The due diligence idea does look like it has legs, though how far they stretch remains to be seen. One group of people who may be privately relieved are some of the Brussels trade folks, happy that someone else is sharing the burden of trying to affect what European producers thousands of miles away are doing to their workers and the forests. Running a hypocritical neocolonialist enterprise gets lonely sometimes: it’s nice to have some company.
The UK economic recovery almost stalled in October as the services sector was hit by Covid-19 restrictions before the full November lockdown in England and increased Brexit uncertainty. Output grew 0.4 per cent in October compared with the previous month, down from 1.1 per cent in September and the lowest rate since May, data from the Office for National Statistics showed on Thursday.
Tall tales of trade
Soon we won’t have the Brexit process to kick around any more, or not at the same intensity, so let’s make the most of pointing out the tall tales while we can.
This week, separately to the trade deal talks, the UK and EU agreed how the Brexit withdrawal agreement will apply to Northern Ireland, which will remain inside the UK while also applying the EU customs code. A package of trusted trader schemes and temporary waivers on inspections was enough for the UK to withdraw its childish threats to override the agreement and break international law. But let’s be clear: the Johnson government’s promise that trade will flow as freely as before across the Irish Sea between Northern Ireland and Great Britain simply cannot be kept.
Companies will need health certificates for animal and plant products, import declarations and other bureaucracy.

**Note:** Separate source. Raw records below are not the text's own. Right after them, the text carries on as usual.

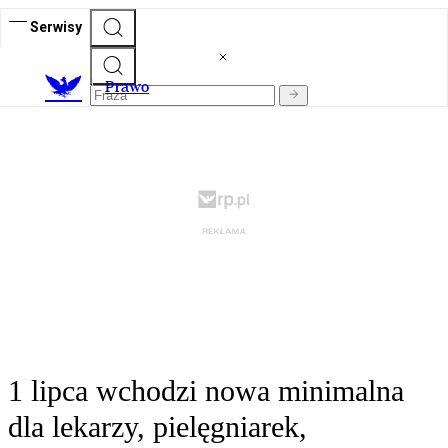
Serwisy
Prawo
1 lipca wchodzi nowa minimalna
dla lekarzy, pielęgniarek,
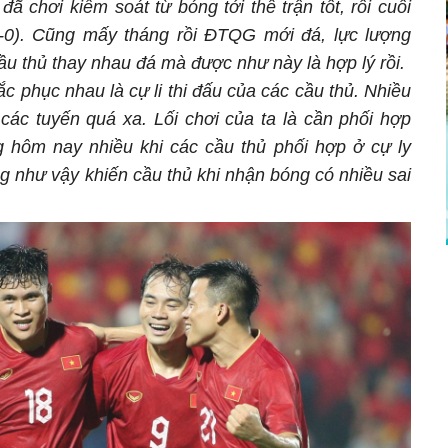
ã chơi kiểm soát từ bóng tới thế trận tốt, rồi cuối
2-0). Cũng mấy tháng rồi ĐTQG mới đá, lực lượng
cầu thủ thay nhau đá mà được như này là hợp lý rồi.
 phục nhau là cự li thi đấu của các cầu thủ. Nhiều
các tuyến quá xa. Lối chơi của ta là cần phối hợp
 hôm nay nhiều khi các cầu thủ phối hợp ở cự ly
g như vậy khiến cầu thủ khi nhận bóng có nhiều sai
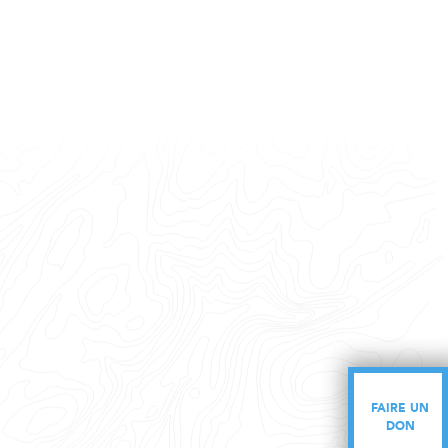
FAIRE UN
FAIRE UN
DON
DON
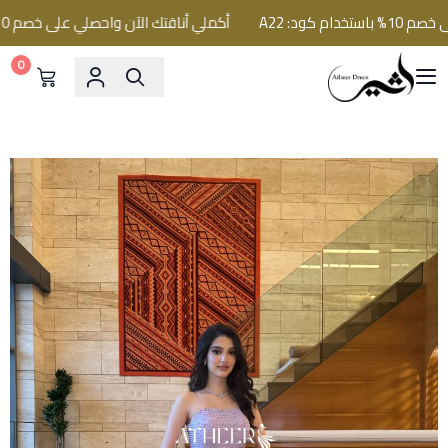
د: A22
أكملي أناقتك الآن واحصلي على خصم 10% باستخدام كود: A22
0
فساتين اثير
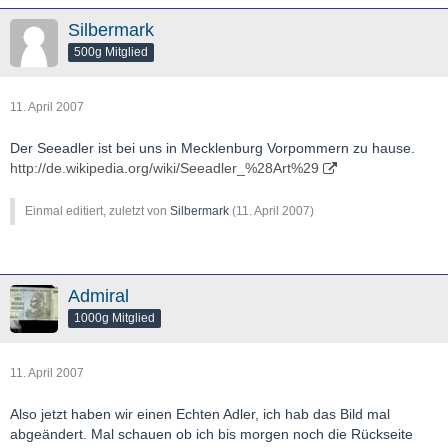
Silbermark
500g Mitglied
11. April 2007
Der Seeadler ist bei uns in Mecklenburg Vorpommern zu hause.
http://de.wikipedia.org/wiki/Seeadler_%28Art%29
Einmal editiert, zuletzt von
Silbermark
(
11. April 2007
)
Admiral
1000g Mitglied
11. April 2007
Also jetzt haben wir einen Echten Adler, ich hab das Bild mal
abgeändert. Mal schauen ob ich bis morgen noch die Rückseite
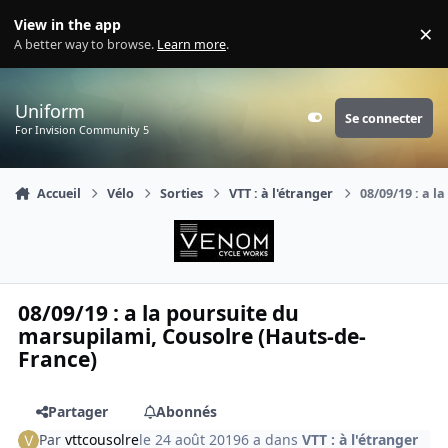
Aller au contenu
View in the app
×
Di
A better way to browse.
Learn more
.
Uniform
Se connecter
Customizer
For Invision Community 5
Accueil
Vélo
Sorties
VTT : à l'étranger
08/09/19 : a l
08/09/19 : a la poursuite du
marsupilami, Cousolre (Hauts-de-
France)
Partager
Abonnés
Par
vttcousolre
le 24 août 2019
6 a
dans
VTT : à l'étranger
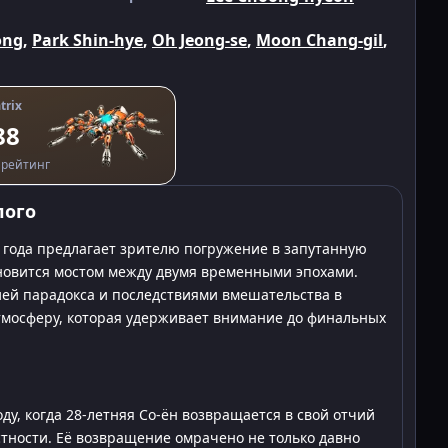
ong
,
Park Shin-hye
,
Oh Jeong-se
,
Moon Chang-gil
,
trix
88
рейтинг
лого
 года предлагает зрителю погружение в запутанную
новится мостом между двумя временными эпохами.
ией парадокса и последствиями вмешательства в
мосферу, которая удерживает внимание до финальных
ду, когда 28-летняя Со-ён возвращается в свой отчий
тности. Её возвращение омрачено не только давно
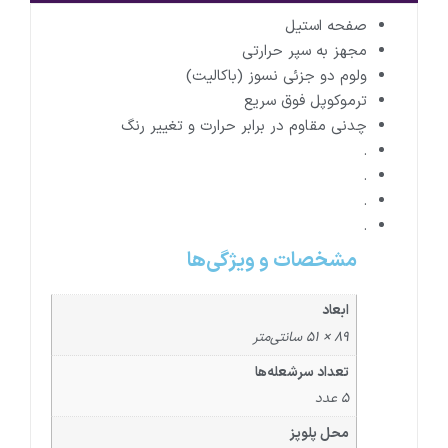
صفحه استیل
مجهز به سپر حرارتی
ولوم دو جزئی نسوز (باکالیت)
ترموکوپل فوق سریع
چدنی مقاوم در برابر حرارت و تغییر رنگ
.
.
.
.
مشخصات و ویژگی‌ها
ابعاد
89 × 51 سانتی‌متر
تعداد سرشعله‌ها
5 عدد
محل پلوپز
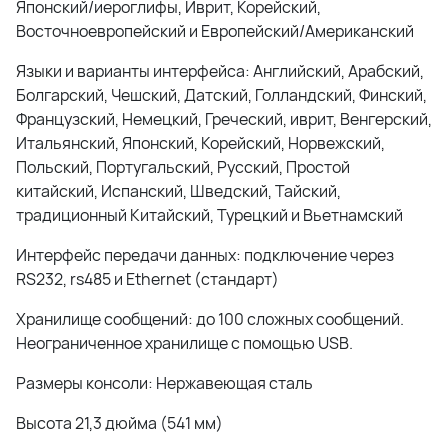
Японский/иероглифы, Иврит, Корейский,
Восточноевропейский и Европейский/Американский
Языки и варианты интерфейса: Английский, Арабский,
Болгарский, Чешский, Датский, Голландский, Финский,
Французский, Немецкий, Греческий, иврит, Венгерский,
Итальянский, Японский, Корейский, Норвежский,
Польский, Португальский, Русский, Простой
китайский, Испанский, Шведский, Тайский,
традиционный Китайский, Турецкий и Вьетнамский
Интерфейс передачи данных: подключение через
RS232, rs485 и Ethernet (стандарт)
Хранилище сообщений: до 100 сложных сообщений.
Неограниченное хранилище с помощью USB.
Размеры консоли: Нержавеющая сталь
Высота 21,3 дюйма (541 мм)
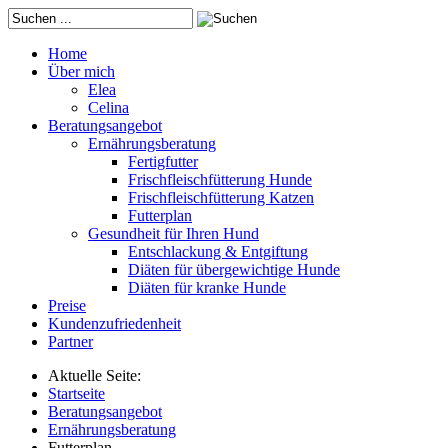
Home
Über mich
Elea
Celina
Beratungsangebot
Ernährungsberatung
Fertigfutter
Frischfleischfütterung Hunde
Frischfleischfütterung Katzen
Futterplan
Gesundheit für Ihren Hund
Entschlackung & Entgiftung
Diäten für übergewichtige Hunde
Diäten für kranke Hunde
Preise
Kundenzufriedenheit
Partner
Aktuelle Seite:
Startseite
Beratungsangebot
Ernährungsberatung
Futterplan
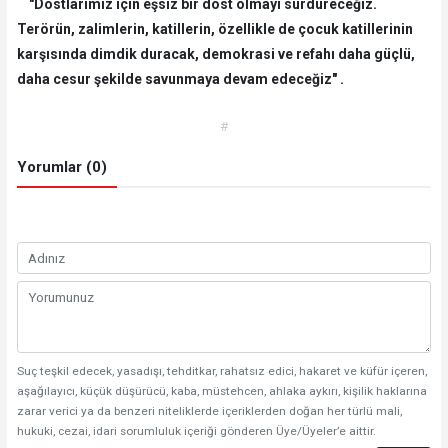
"Dostlarımız için eşsiz bir dost olmayı sürdüreceğiz.
Terörün, zalimlerin, katillerin, özellikle de çocuk katillerinin
karşısında dimdik duracak, demokrasi ve refahı daha güçlü,
daha cesur şekilde savunmaya devam edeceğiz" .
#
Yorumlar (0)
Suç teşkil edecek, yasadışı, tehditkar, rahatsız edici, hakaret ve küfür içeren,
aşağılayıcı, küçük düşürücü, kaba, müstehcen, ahlaka aykırı, kişilik haklarına
zarar verici ya da benzeri niteliklerde içeriklerden doğan her türlü mali,
hukuki, cezai, idari sorumluluk içeriği gönderen Üye/Üyeler’e aittir.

The UK claimed last year to have persuaded the EU to back away from its position on simultaneously keeping the Irish land border open and protecting the integrity of the single market by, if necessary, requiring some border protections down the Irish Sea. That was nonsense. It was a UK capitulation, as this week’s discussions are making clear. Cover it up with whatever Potemkin customs arrangement you want: the withdrawal agreement introduces border frictions between Northern Ireland and Great Britain where they didn’t exist before.

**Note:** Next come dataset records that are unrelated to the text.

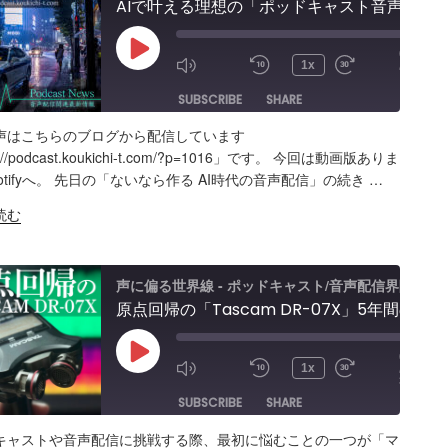
AIで叶える理想の「ポッドキャスト音声編集」アプリ【Google AI Studio】バイブコーディングの可能性と試行錯誤の記録
00:00
Play
/
1x
14:18
Episode
SUBSCRIBE
SHARE
声はこちらのブログから配信しています
ARE
Amazon
Apple Podcasts
RSS
s://podcast.koukichi-t.com/?p=1016」です。 今回は動画版ありま
oyStudio
otifyへ。 先日の「ないなら作る AI時代の音声配信」の続き …
Spotify
K
読む
S FEED
BED
声に偏る世界線 - ポッドキャスト/音声配信界隈
原点回帰の「Tascam DR-07X」5年間のポッドキャスト配信で試したノイズ除去/環境音問題ほか配信初心者向け対策など振り返り
00:00
Play
/
1x
30:59
Episode
SUBSCRIBE
SHARE
キャストや音声配信に挑戦する際、最初に悩むことの一つが「マ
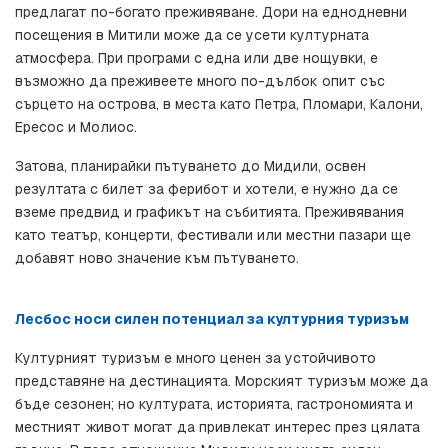
предлагат по-богато преживяване. Дори на еднодневни 
посещения в Митили може да се усети културната 
атмосфера. При програми с една или две нощувки, е 
възможно да преживеете много по-дълбок опит със 
сърцето на острова, в места като Петра, Пломари, Калони, 
Ересос и Молиос.
Затова, планирайки пътуването до Мидили, освен 
резултата с билет за ферибот и хотели, е нужно да се 
вземе предвид и графикът на събитията. Преживявания 
като театър, концерти, фестивали или местни пазари ще 
добавят ново значение към пътуването.
Лесбос носи силен потенциал за културния туризъм
Културният туризъм е много ценен за устойчивото 
представяне на дестинацията. Морският туризъм може да 
бъде сезонен; но културата, историята, гастрономията и 
местният живот могат да привлекат интерес през цялата 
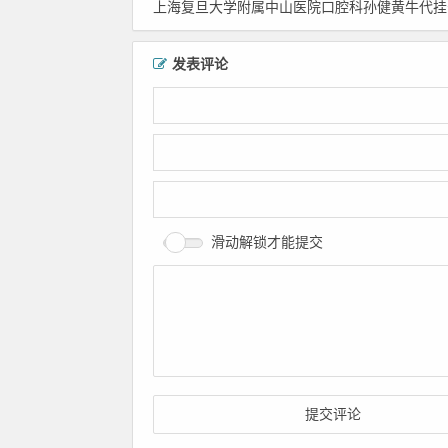
上海复旦大学附属中山医院口腔科孙健黄牛代挂号_上海复旦大学附属中山医院口腔科孙健门诊时间_上海复旦大学附属中山医院口腔科孙
姜茜预约挂号
孙健预约挂号
发表评论
滑动解锁才能提交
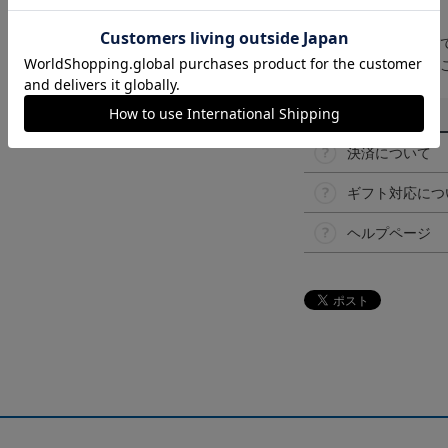
【仕様について】
取り扱い商品によっ
予告なく変更になる
その他
決済について
ギフト対応につ
ヘルプページ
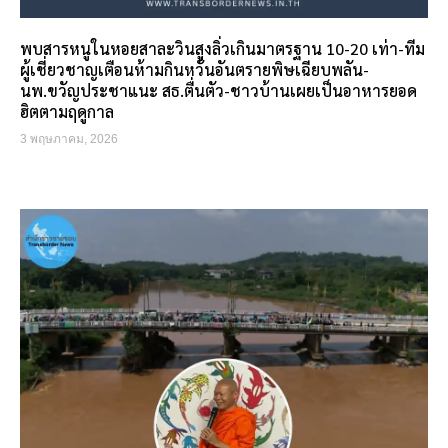
พบสารหนูในหอยสาละวินสูงลิ่วเกินมาตรฐาน 10-20 เท่า-ทีม
ผู้เชี่ยวชาญเตือนห้ามกินหวั่นอันตรายพิษเฉียบพลัน-
นพ.ขวัญประชาแนะ สธ.ตื่นตัว-ชาวบ้านเผยเป็นอาหารยอด
ฮิตตามฤดูกาล
3 พฤษภาคม, 2026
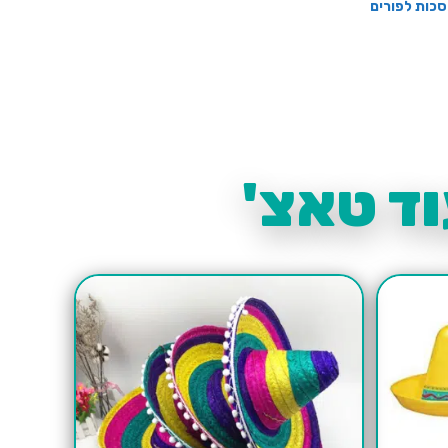
כות לפורים
ד טאצ'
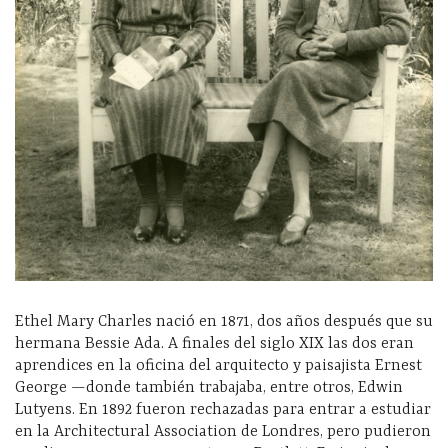
Ethel Mary Charles nació en 1871, dos años después que su
hermana Bessie Ada. A finales del siglo XIX las dos eran
aprendices en la oficina del arquitecto y paisajista Ernest
George —donde también trabajaba, entre otros, Edwin
Lutyens. En 1892 fueron rechazadas para entrar a estudiar
en la Architectural Association de Londres, pero pudieron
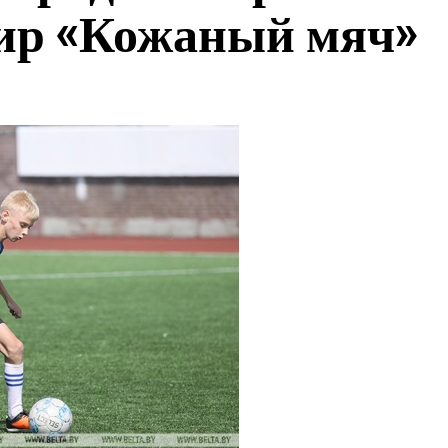
нир «Кожаный мяч»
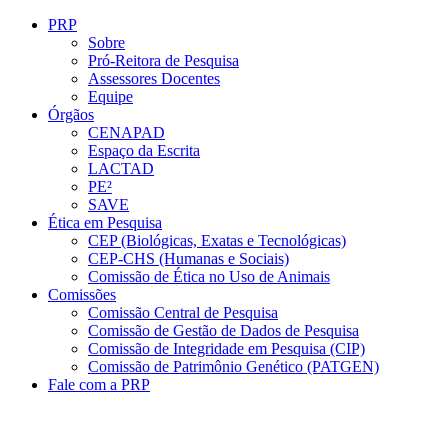
Conteúdo principal
Menu principal
Rodapé
PRP
Sobre
Pró-Reitora de Pesquisa
Assessores Docentes
Equipe
Órgãos
CENAPAD
Espaço da Escrita
LACTAD
PE²
SAVE
Ética em Pesquisa
CEP (Biológicas, Exatas e Tecnológicas)
CEP-CHS (Humanas e Sociais)
Comissão de Ética no Uso de Animais
Comissões
Comissão Central de Pesquisa
Comissão de Gestão de Dados de Pesquisa
Comissão de Integridade em Pesquisa (CIP)
Comissão de Patrimônio Genético (PATGEN)
Fale com a PRP
Aumentar fonte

China has halted visa-free tourist travel for US diplomats to Hong Kong in retaliation for sanctions by Washington. The travel curbs will also apply to the autonomous region of Macau, the former Portuguese colony neighbouring Hong Kong that is a gambling centre with significant investment from US casino groups.
Liz Truss, the UK’s international trade secretary, and her Singapore counterpart Chan Chun Sing on Thursday signed a free trade agreement in the city state. The new deal covered more than £17bn of trade in goods and services and largely replicated the existing EU-Singapore FTA, the governments said in a joint statement.
The pandemic has left some of the world’s biggest shipping lines facing mounting backlogs and delays, straining international supply chains and threatening to disrupt global trade. Operators say the container shipping industry is under severe pressure due to the combined impact of staff illness, quarantining and social distancing, along with soaring consumer demand and disruption to factory output caused by lockdowns.